_Task:_ The lines from the one with "Hyundai (384, 356)" through the last line below are to be copied exactly; no other lines are to be returned.

___ Dataset entries

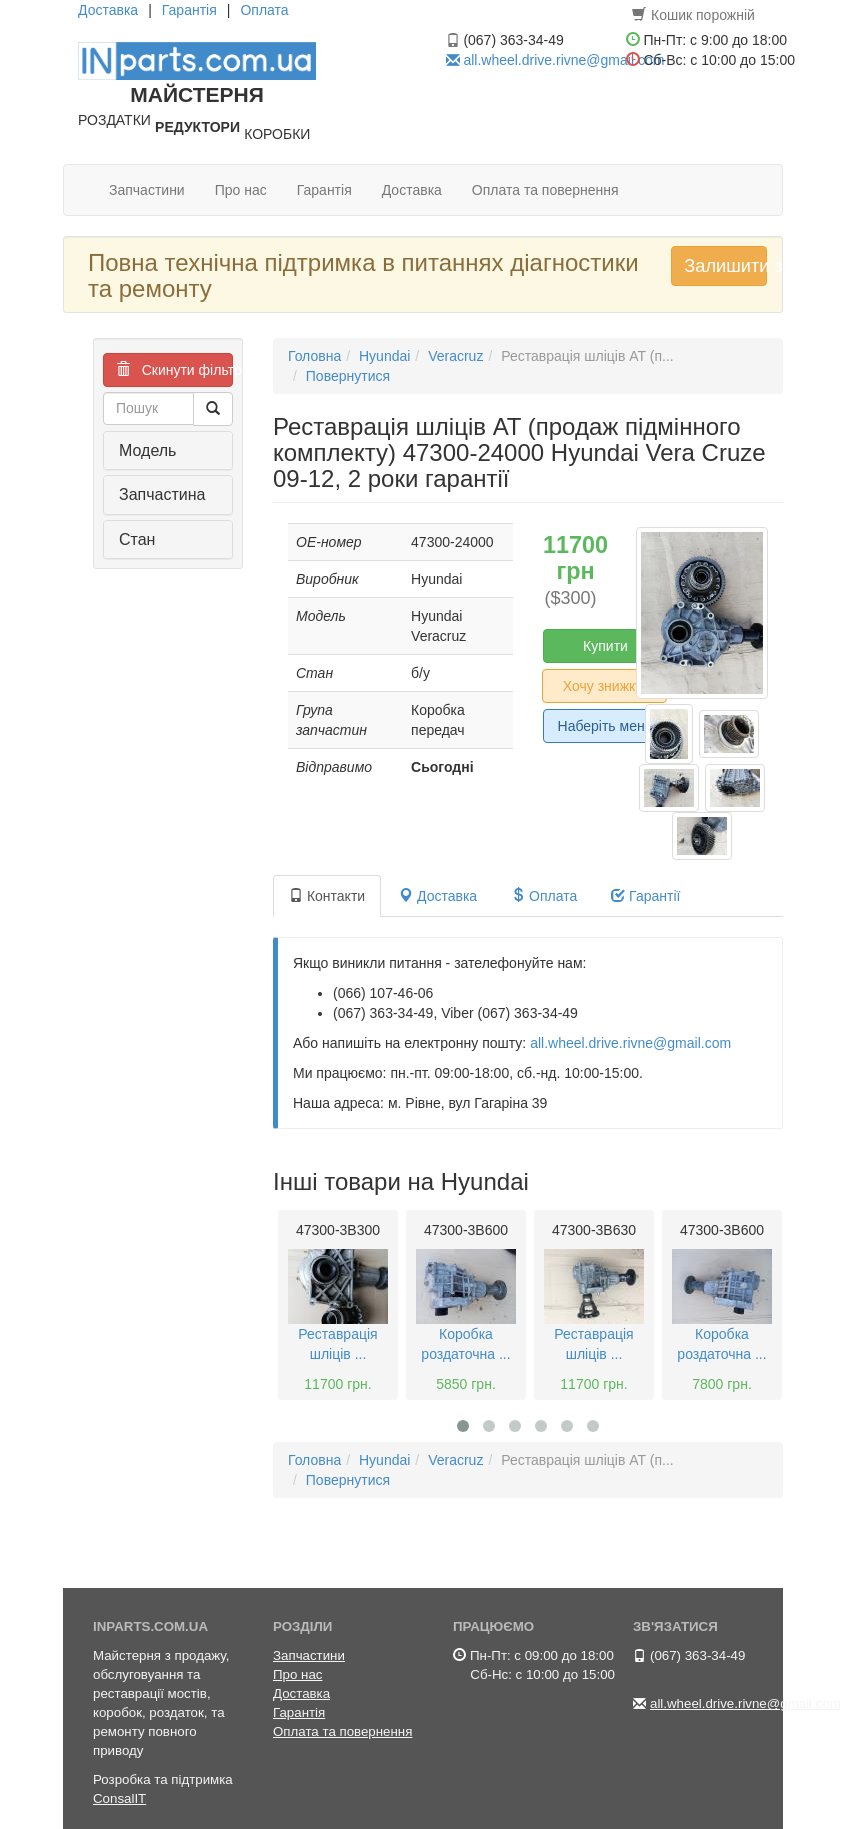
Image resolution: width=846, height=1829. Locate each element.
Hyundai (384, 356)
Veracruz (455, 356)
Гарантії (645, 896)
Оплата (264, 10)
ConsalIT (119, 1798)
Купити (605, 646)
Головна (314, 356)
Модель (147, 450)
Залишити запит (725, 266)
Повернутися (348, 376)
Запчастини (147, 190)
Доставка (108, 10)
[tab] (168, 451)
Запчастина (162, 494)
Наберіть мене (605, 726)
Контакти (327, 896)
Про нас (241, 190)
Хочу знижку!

______

_Solution to this problem:_
Hyundai (384, 356)
Veracruz (455, 356)
Гарантії (645, 896)
Оплата (264, 10)
ConsalIT (119, 1798)
Купити (605, 646)
Головна (314, 356)
Модель (147, 450)
Залишити запит (725, 266)
Повернутися (348, 376)
Запчастини (147, 190)
Доставка (108, 10)
[tab] (168, 451)
Запчастина (162, 494)
Наберіть мене (605, 726)
Контакти (327, 896)
Про нас (241, 190)
Хочу знижку!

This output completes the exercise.